A new car’s value depreciates tremendously in the first few years of ownership, so buying a used car can save you a lot of money. There are still some pitfalls that you can fall into however when buying used vehicles that you need to watch out for.
The key to getting the best value is to avoid money-wasting mistakes. Many of these mistakes are easy to avoid and are surprisingly common.
Here are the seven most common blunders that used-car shoppers make:
- Failing to Check the Model’s Reliability Record
One advantage to buying a used car is that there has been enough time for consumer satisfaction surveys and repair records to have come in, unlike a brand-new, unproven model. Research the model’s ratings from Consumer Reports or another evaluation service. Above all, avoid the temptation to make an emotional decision because you see a cute car on the lot or a low price.
- Ignoring the Car’s Maintenance History
Car buyers previously had to take the owner’s word on maintenance history, but computer searches now make it easy to find a vehicle’s track record. CarFax and AutoCheck can give you extensive records on whether a vehicle has been rebuilt, in an accident and who previously owned it. The services also list a car’s complete maintenance history, even if the car was serviced by multiple shops.
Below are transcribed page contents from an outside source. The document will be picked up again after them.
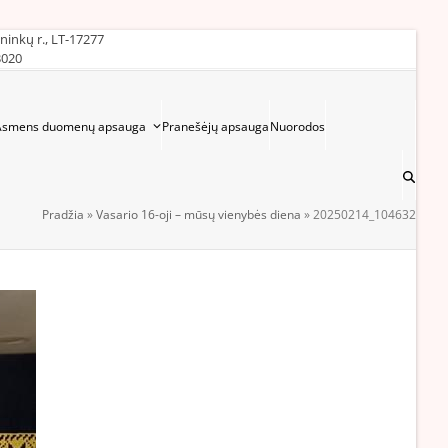
ininkų r., LT-17277
3020
Asmens duomenų apsauga
Pranešėjų apsauga
Nuorodos
Pradžia
»
Vasario 16-oji – mūsų vienybės diena
»
20250214_104632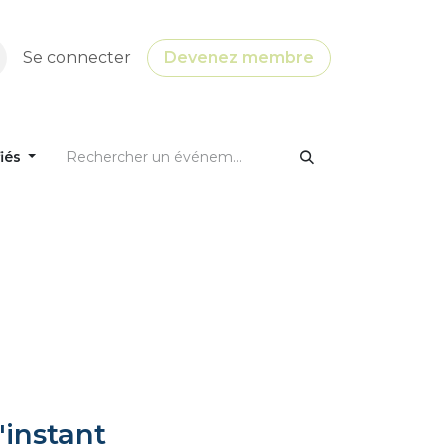
Se connecter
Devenez membre
fiés
'instant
- Not Getting the Vehicle Inspected by an Independent Mechanic
Before spending $75 to $100 on a mechanic, do some basic checks yourself. Look for oil leaks under the car, and make sure that power windows and locks work. Check for body rust, especially if you’re searching among Used Cars in Ohio, Michigan or other northern states.
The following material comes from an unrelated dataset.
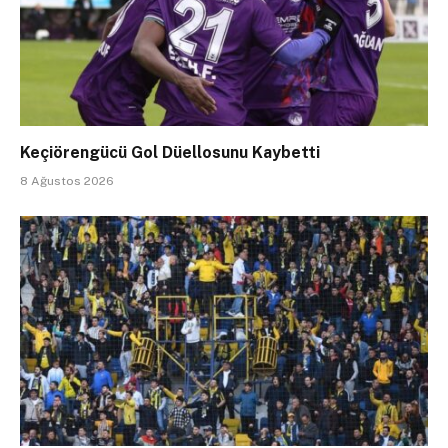
Keçiörengücü Gol Düellosunu Kaybetti
8 Ağustos 2026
- Settling for a High Price
Used car prices are almost always negotiable. Be prepared to go somewhere else if the owner or dealer insists on a price beyond what you’re willing to pay.
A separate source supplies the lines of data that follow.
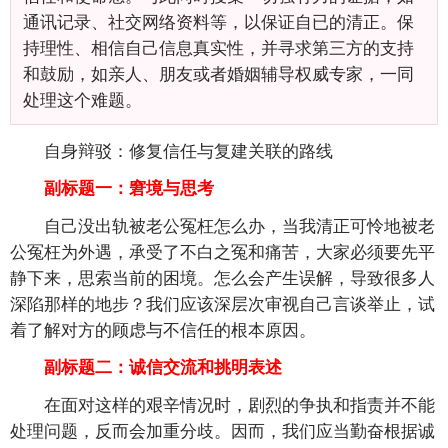
通讯记录、社交网络资料等，以保证自已的清正。保
持理性、相信自己信息真实性，并寻求第三方的支持
和鼓励，如亲人、朋友或者婚姻辅导权威专家，一同
处理这个难题。
自身辩驳：修复信任与复建关联的路线
副标题一：窘境与思考
自己没出轨被老公冤枉怎么办，当我清正可怜地被老
公冤枉为外遇，承受了不白之冤和痛苦，大家必须要先平
静下来，思索当前的困境。怎么会产生误解，导致很多人
深陷那样的地步？我们应该深层次审视自己言谈举止，试
着了解对方的顾虑与不信任的根本原因。
副标题二：诚信交流和挑明表述
在面对这样的艰辛情况时，剧烈的争执和指责并不能
处理问题，反而会加重分歧。因而，我们应当勤奋根据诚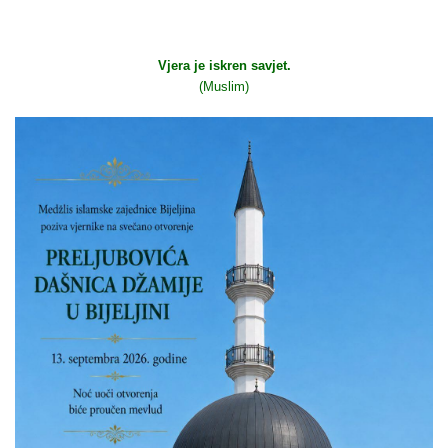
Vjera je iskren savjet.
(Muslim)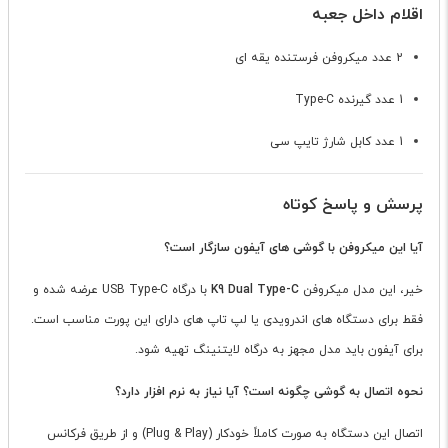
اقلام داخل جعبه
2 عدد میکروفن فرستنده یقه ای
1 عدد گیرنده Type-C
1 عدد کابل شارژ تایپ سی
پرسش و پاسخ کوتاه
آیا این میکروفن با گوشی های آیفون سازگار است؟
خیر، این مدل میکروفن
K9 Dual Type-C
با درگاه USB Type-C عرضه شده و
فقط برای دستگاه های اندرویدی یا لپ تاپ های دارای این پورت مناسب است.
برای آیفون باید مدل مجهز به درگاه لایتنینگ تهیه شود.
نحوه اتصال به گوشی چگونه است؟ آیا نیاز به نرم افزار دارد؟
اتصال این دستگاه به صورت کاملاً خودکار (Plug & Play) و از طریق فرکانس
- Letting the Dealer Devalue Your Trade-In
Always negotiate the price of the car you wish to purchase before indicating that you have a trade-in. If the dealer doesn’t offer you enough for your trade-in, shop around for a better price.
- Bad Financing Rates
Before going to a used-car lot, go to your bank or credit union to get pre-approved for a rate. When the dealer offers a rate, make a counter-offer just as you would the car price. A common trick is for car salesmen to ask, “How much can you spend per month on a car payment?” Don’t fall for this trap because the dealer will simply extend the length of the loan.
- Negotiating Add-ons
Many people will haggle over the car’s cost but pay full price for an add-on. First find out what the add-on would cost if you purchased it elsewhere and negotiate the price accordingly.